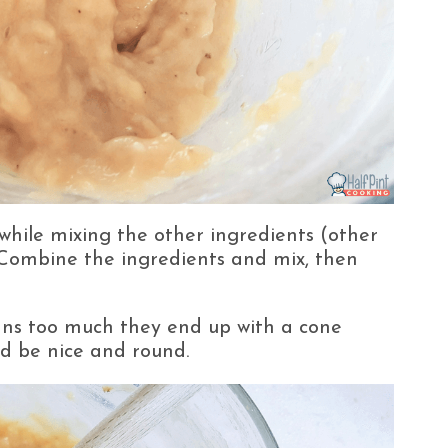
 while mixing the other ingredients (other
 Combine the ingredients and mix, then
fins too much they end up with a cone
ld be nice and round.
::::
• TASK BRIEF: What are the lines from the one containing "fins too much they end up with a cone" through the end of the material? Reproduce them exactly, both ends included, with nothing added.

• ANSWER TO THE PROBLEM:
fins too much they end up with a cone
ld be nice and round.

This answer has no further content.